Until recently, there are three methods employed to determine the protein structure. Ordered from the earliest to the most recent, they are X-ray crystallography, nucleic magnetic resonance (NMR) spectroscopy, and electron microscopy (EM). Each of these methods have their advantages and drawbacks. X-ray crystallography focusing an x-ray beam through a crystallized protein. The patterns of electron diffraction due to x-ray beam is mapped into an electron-density map, which is then used to build a model structure of the corresponding protein. The use of protein crystallization and electron-density map allows the building of a model structure in high resolution. However, the crystallization process almost always give a problem since not all protein can be crystallized. The use of NMR in protein structure determination solves this crystallization problem simply because this method do not require such process. In NMR spectroscopy, a purified protein solution is placed in a very strong magnetic field and then a radio wave hit to the molecules. The corresponding resonance from a radio wave is then analyzed to map a number of adjacent atomic nuclei. The model structure is then build based on the position of these atomic nuclei relative to the others. NMR spectroscopy gives an intermediate resolution of the resulted structure compared to x-ray, but the independency of protein crystallization process make this method used to model the structure of non-crystallizeable protein such as transmembrane proteins. The EM method is the most recently developed method for determining protein structure. In the process, electron beams are projected directly to the protein complex at every angle to generate a 3D image, similar to cell structure visualization. EM is able to model a large of even huge protein complexes which the other two methods could not. However, speaking of the resolution, EM-generated model structure has the lowest resolution compared to NMR or X-ray methods.
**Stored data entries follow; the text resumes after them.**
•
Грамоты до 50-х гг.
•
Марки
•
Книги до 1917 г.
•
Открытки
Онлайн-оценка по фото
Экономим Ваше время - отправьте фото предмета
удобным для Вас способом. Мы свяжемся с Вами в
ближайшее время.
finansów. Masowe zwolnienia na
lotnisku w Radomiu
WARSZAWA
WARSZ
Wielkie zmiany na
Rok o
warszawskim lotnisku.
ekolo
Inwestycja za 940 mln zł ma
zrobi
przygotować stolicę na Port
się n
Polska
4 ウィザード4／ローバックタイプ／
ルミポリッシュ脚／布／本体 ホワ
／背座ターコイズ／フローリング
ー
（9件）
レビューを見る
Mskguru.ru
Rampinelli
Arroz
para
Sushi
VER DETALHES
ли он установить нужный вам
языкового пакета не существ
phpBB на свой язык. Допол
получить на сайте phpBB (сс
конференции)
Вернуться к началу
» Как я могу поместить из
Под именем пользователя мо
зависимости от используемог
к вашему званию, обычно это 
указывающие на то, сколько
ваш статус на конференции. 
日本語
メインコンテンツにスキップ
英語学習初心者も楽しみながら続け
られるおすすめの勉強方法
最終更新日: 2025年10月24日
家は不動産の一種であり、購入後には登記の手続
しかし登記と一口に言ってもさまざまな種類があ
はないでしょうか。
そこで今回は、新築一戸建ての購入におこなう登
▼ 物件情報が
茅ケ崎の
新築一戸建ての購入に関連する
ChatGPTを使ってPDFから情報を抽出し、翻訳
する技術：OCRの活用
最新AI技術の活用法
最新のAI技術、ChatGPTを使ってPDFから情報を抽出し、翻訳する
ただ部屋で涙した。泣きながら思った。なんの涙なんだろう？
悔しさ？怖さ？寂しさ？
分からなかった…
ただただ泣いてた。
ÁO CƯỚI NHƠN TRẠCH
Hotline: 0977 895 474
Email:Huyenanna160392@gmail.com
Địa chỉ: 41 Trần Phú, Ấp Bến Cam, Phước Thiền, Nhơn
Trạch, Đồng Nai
After generating an image, then what to do next? Well, in this digital era where uploading images are prominent feature of the term “exist”, similar thing also happens for protein structure. The world wide Protein Data Bank (wwPDB) is the primary database where the researchers all over the world submit their model structures to be deposited. This database is divided into three sub-databases located in three different countries:
1. Research Collaboratory for Structural Bioinformatics Protein Data Bank (RCSB PDB) in USA. URL: http://www.rcsb.org/pdb/home/home.do
2. European Protein Data Bank (PDBe) in UK. URL: http://www.ebi.ac.uk/pdbe/node/1
3. Japan Protein Data Bank (PDBj) in Japan. URL: http://pdbj.org/
These three databases also accept other biological macromolecular structures such as DNA and RNA. But as the data grows, a new database developed specially to accommodate DNA and RNA structure was built. This database is called Nucleic Acid Database (NDB) and you can access it in: http://ndbserver.rutgers.edu/. The occurrence of all these databases help the researcher all around the world to deposit and exchanging structural data in order to make one further step in their research. Well, I think that’s enough for the first part of the story. In the next part, I will tell more about the structural databases as well as the file formats.